Description
Version
latest master / 4.0.0
What behaviour are you expecting?
I was reproducing the server-client setup via HAL server as in https://github.com/codeplaysoftware/oneapi-construction-kit/tree/main/examples/hal_cpu_remote_server, then I noticed my big kernels are erroring out on (both of) my RISC-V device(s). I am sure the (both) device(s) have sufficient memory, and in fact the allocation takes place as expected.
What actual behaviour are you seeing?
I am seeing the following from the local client (first lines as expected):
$ HAL_REMOTE_PORT=5906 ./test $((1<<25))
Running on ock cpu
Allocated 128 MB
$ HAL_REMOTE_PORT=5906 ./test $((1<<26))
Running on ock cpu
Allocated 256 MB
terminate called after throwing an instance of 'sycl::_V1::runtime_error'
what(): Native API failed. Native API returns: -999 (Unknown PI error) -999 (Unknown PI error)
Aborted (core dumped)
and on the RISC-V server, I get a seg fault shortly as: Segmentation fault (core dumped)
. And after that, attempting to restart the server on the same port, I fail with Unable to start server on requested port 5906, node 127.0.0.1
.
On the other hand, empty kernel, or no kernel at all is OK.
What steps are required to reproduce the bug?

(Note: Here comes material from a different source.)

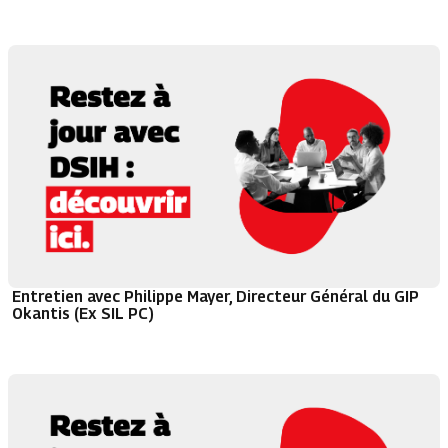
Entretien avec Philippe Mayer, Directeur Général du GIP
Okantis (Ex SIL PC)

To reproduce, on the client side:
#include <sycl/sycl.hpp>
int main(int argc, char **argv) {
unsigned long long len = 1 << 28;
if (argc > 1) {
len = std::stoull(argv[1]);
}
sycl::queue queue(sycl::accelerator_selector_v);
std::cout << "Running on " << queue.get_device().get_info<sycl::info::device::name>() << std::endl;
float *d_a = sycl::malloc_device<float>(len, queue);
queue.wait();
std::cout << "Allocated " << len * sizeof(float) / 1024 / 1024 << " MB" << std::endl;
queue.parallel_for(sycl::range<1>(len), [=](sycl::id<1> idx) {
d_a[idx] = idx;
}).wait();
return 0;
}
On the server, simply listen on a port as usual.
Minimal test case
No response
Anything else we should know?
No response